# Albarosa....



## Montydog (18 Jan 2016)

......so thinking of maybe going along and seeing about joining up....

anyone on here from them?


----------



## snorri (18 Jan 2016)

To save anyone else the trouble of Googling, Albarosa is a cycling club in Leeds.
I'd hoped it might have been some secretive organisation.


----------



## DCLane (18 Jan 2016)

I'd suggest you go out with their A group to have a go. If you survive then well done.

On a more serious note they're a growing club and seem to be well organised. Just recognise that you're wearing pink as club kit 

I've done a couple of races they've organised and been on a couple of rides with their club members. Overall, apart from the A group who are maniacs (i.e. very fast and out to smash everything), they're a decent bunch.


----------



## Montydog (19 Jan 2016)

DCLane said:


> I'd suggest you go out with their A group to have a go. If you survive then well done.
> 
> On a more serious note they're a growing club and seem to be well organised.

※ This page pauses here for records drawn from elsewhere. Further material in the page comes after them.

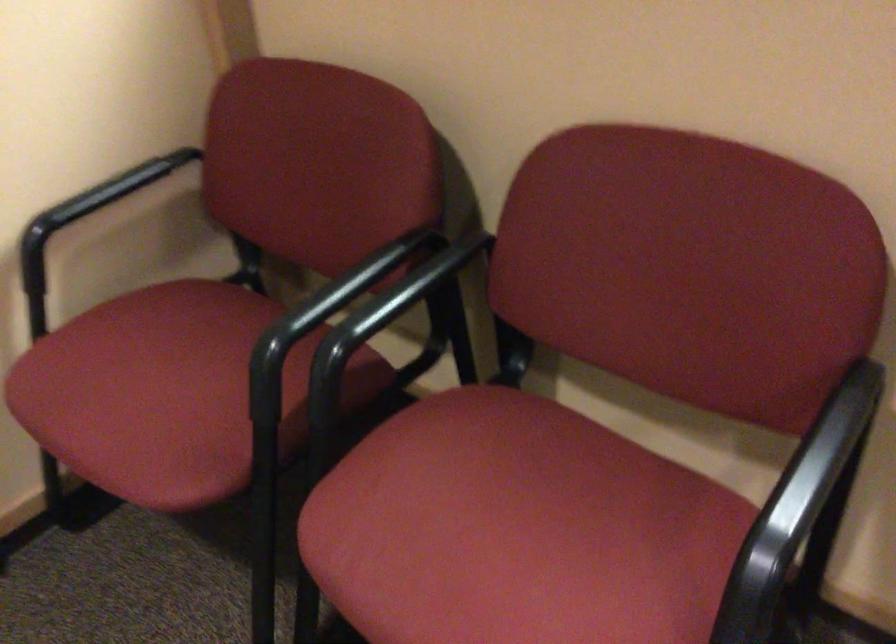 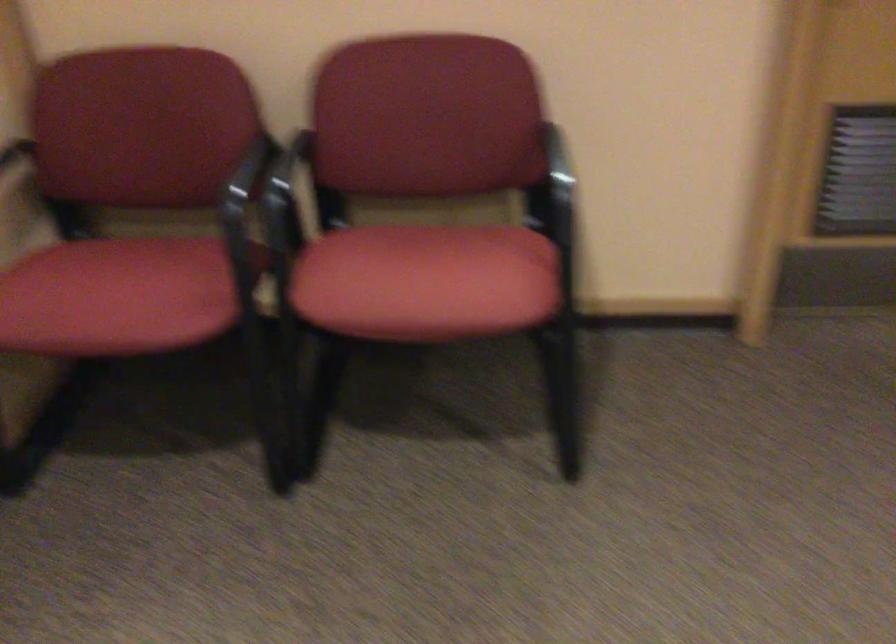 The point at (265, 357) is marked in the first image. Where is the corresponding point in the second image?

(244, 212) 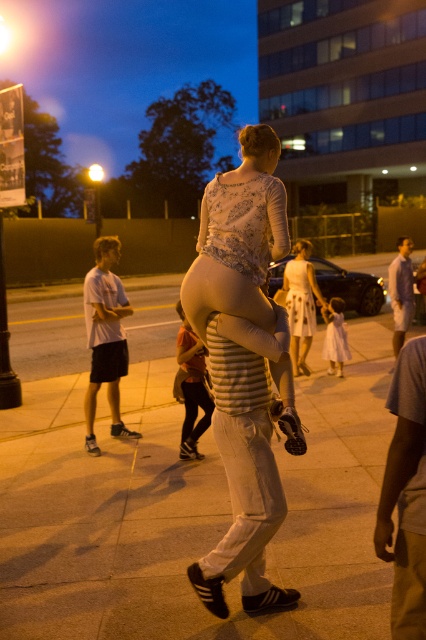 Which is more to the left, white cotton t-shirt at left or white lace dress at center?

white cotton t-shirt at left is more to the left.

Locate an element on the screen. Image resolution: width=426 pixels, height=640 pixels. white cotton t-shirt at left is located at coordinates (104, 337).

Between white cotton t-shirt at left and light purple striped shirt at center, which one appears on the left side from the viewer's perspective?

Positioned to the left is white cotton t-shirt at left.

Does point (89, 307) come behind point (400, 305)?

That is False.

Identify the location of white cotton t-shirt at left. This screenshot has width=426, height=640. (104, 337).

Does light beige fabric at center appear over white lace dress at center?

Yes.

Can you confirm if light beige fabric at center is positioned to the right of white lace dress at center?

No, light beige fabric at center is not to the right of white lace dress at center.

Find the location of a particular element. The image size is (426, 640). light beige fabric at center is located at coordinates (213, 288).

At what (x,y) coordinates should I click in order to perform the action: click on light beige fabric at center. Please return your answer as a coordinate pair (x, y). This screenshot has width=426, height=640. Looking at the image, I should click on (213, 288). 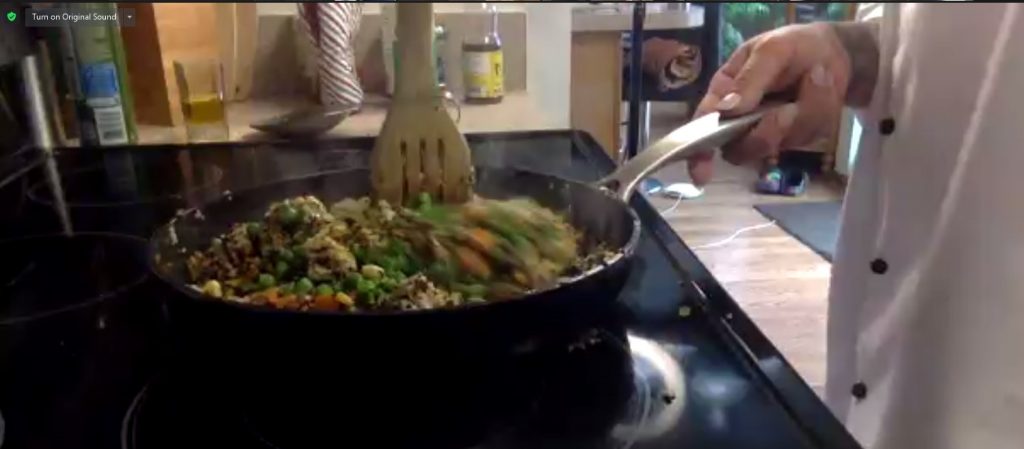 Where is `wooden spoon`? The height and width of the screenshot is (449, 1024). wooden spoon is located at coordinates (417, 132), (416, 41). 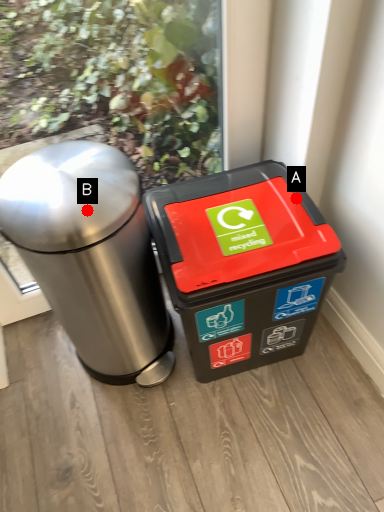 Question: Two points are circled on the image, labeled by A and B beside each circle. Which of the following is the farthest from the observer?

Choices:
 (A) A is further
 (B) B is further

Answer: (A) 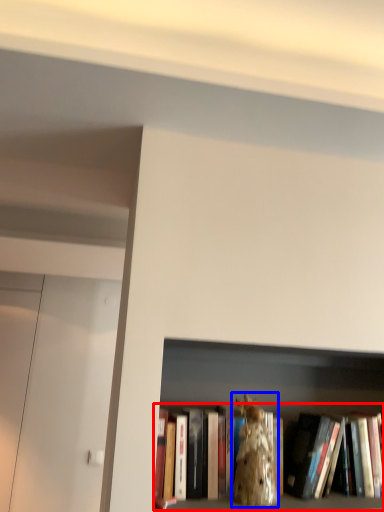 Question: Which of the following is the farthest to the observer, book (highlighted by a red box) or animal (highlighted by a blue box)?

Choices:
 (A) book
 (B) animal

Answer: (A) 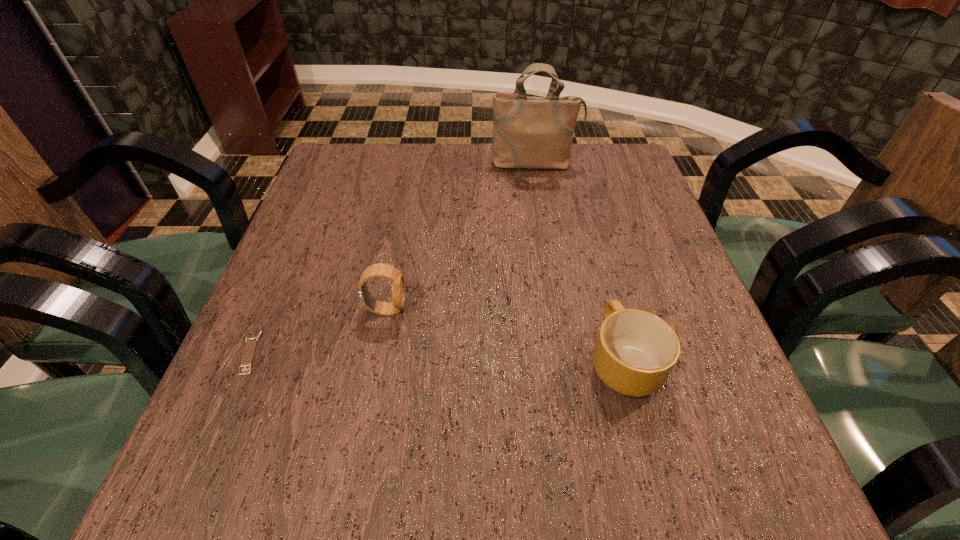 This screenshot has width=960, height=540. In the image, there is a desktop. What are the coordinates of `vacant space at the left edge` in the screenshot? It's located at (260, 367).

In the image, there is a desktop. Where is `vacant space at the right edge`? vacant space at the right edge is located at coordinates (675, 366).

Just recognise that you're wearing pink as club kit
> 
> I've done a couple of races they've organised and been on a couple of rides with their club members. Overall, apart from the A group who are maniacs (i.e. very fast and out to smash everything), they're a decent bunch.



....am far from the "A" team!!

as for wearing pink well not a problem...love pink cake....will see how fit i am in couple of weeks and then take the plunge....


----------